Stored data entries:
···

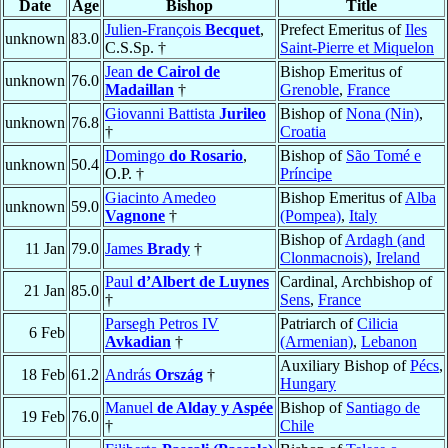
Date
Age
Bishop
Title
Julien-François
Becquet
,
Prefect Emeritus of
Iles
unknown
83.0
C.S.Sp. †
Saint-Pierre et Miquelon
Jean
de Cairol de
Bishop Emeritus of
unknown
76.0
Madaillan
†
Grenoble
,
France
Giovanni Battista
Jurileo
Bishop of
Nona (Nin)
,
unknown
76.8
†
Croatia
Domingo
do Rosario
,
Bishop of
São Tomé e
unknown
50.4
O.P. †
Príncipe
Giacinto Amedeo
Bishop Emeritus of
Alba
unknown
59.0
Vagnone
†
(Pompea)
,
Italy
Bishop of
Ardagh (and
11 Jan
79.0
James
Brady
†
Clonmacnois)
,
Ireland
Paul
d’Albert de Luynes
Cardinal, Archbishop of
21 Jan
85.0
†
Sens
,
France
Parsegh Petros IV
Patriarch of
Cilicia
6 Feb
Avkadian
†
(Armenian)
,
Lebanon
Auxiliary Bishop of
Pécs
,
18 Feb
61.2
András
Ország
†
Hungary
Manuel
de Alday y Aspée
Bishop of
Santiago de
19 Feb
76.0
†
Chile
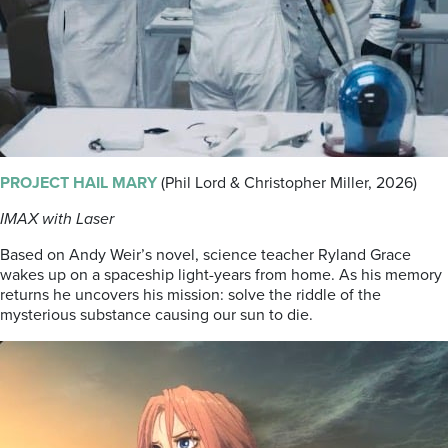
PROJECT HAIL MARY
(Phil Lord & Christopher Miller, 2026)
IMAX with Laser
Based on Andy Weir’s novel, science teacher Ryland Grace
wakes up on a spaceship light-years from home. As his memory
returns he uncovers his mission: solve the riddle of the
mysterious substance causing our sun to die.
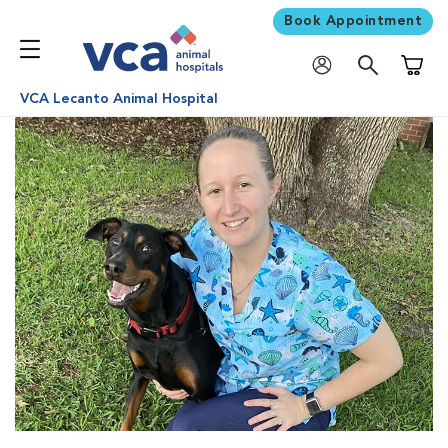
Book Appointment
Shoppi
VCA Lecanto Animal Hospital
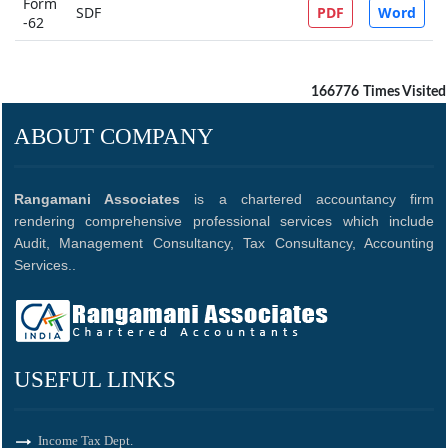
Form
SDF
PDF
Word
-62
166776
Times Visited
ABOUT COMPANY
Rangamani Associates
is a chartered accountancy firm
rendering comprehensive professional services which include
Audit, Management Consultancy, Tax Consultancy, Accounting
Services..
USEFUL LINKS
Income Tax Dept.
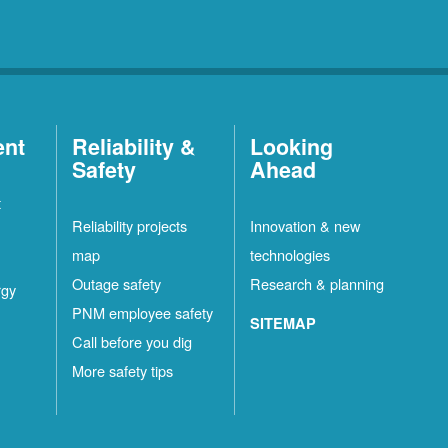
ent
Reliability &
Looking
Safety
Ahead
t
Reliability projects
Innovation & new
map
technologies
Outage safety
Research & planning
rgy
PNM employee safety
SITEMAP
Call before you dig
More safety tips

···

Task prompt:
Although the records above include pictures, the copy must contain only their exact text.

Exercise response:
Date
Age
Bishop
Title
Julien-François
Becquet
,
Prefect Emeritus of
Iles
unknown
83.0
C.S.Sp. †
Saint-Pierre et Miquelon
Jean
de Cairol de
Bishop Emeritus of
unknown
76.0
Madaillan
†
Grenoble
,
France
Giovanni Battista
Jurileo
Bishop of
Nona (Nin)
,
unknown
76.8
†
Croatia
Domingo
do Rosario
,
Bishop of
São Tomé e
unknown
50.4
O.P. †
Príncipe
Giacinto Amedeo
Bishop Emeritus of
Alba
unknown
59.0
Vagnone
†
(Pompea)
,
Italy
Bishop of
Ardagh (and
11 Jan
79.0
James
Brady
†
Clonmacnois)
,
Ireland
Paul
d’Albert de Luynes
Cardinal, Archbishop of
21 Jan
85.0
†
Sens
,
France
Parsegh Petros IV
Patriarch of
Cilicia
6 Feb
Avkadian
†
(Armenian)
,
Lebanon
Auxiliary Bishop of
Pécs
,
18 Feb
61.2
András
Ország
†
Hungary
Manuel
de Alday y Aspée
Bishop of
Santiago de
19 Feb
76.0
†
Chile
PROJECT HAIL MARY
(Phil Lord & Christopher Miller, 2026)
IMAX with Laser
Based on Andy Weir’s novel, science teacher Ryland Grace
wakes up on a spaceship light-years from home. As his memory
returns he uncovers his mission: solve the riddle of the
mysterious substance causing our sun to die.
Book Appointment
Shoppi
VCA Lecanto Animal Hospital
Form
SDF
PDF
Word
-62
166776
Times Visited
ABOUT COMPANY
Rangamani Associates
is a chartered accountancy firm
rendering comprehensive professional services which include
Audit, Management Consultancy, Tax Consultancy, Accounting
Services..
USEFUL LINKS
Income Tax Dept.
ent
Reliability &
Looking
Safety
Ahead
t
Reliability projects
Innovation & new
map
technologies
Outage safety
Research & planning
rgy
PNM employee safety
SITEMAP
Call before you dig
More safety tips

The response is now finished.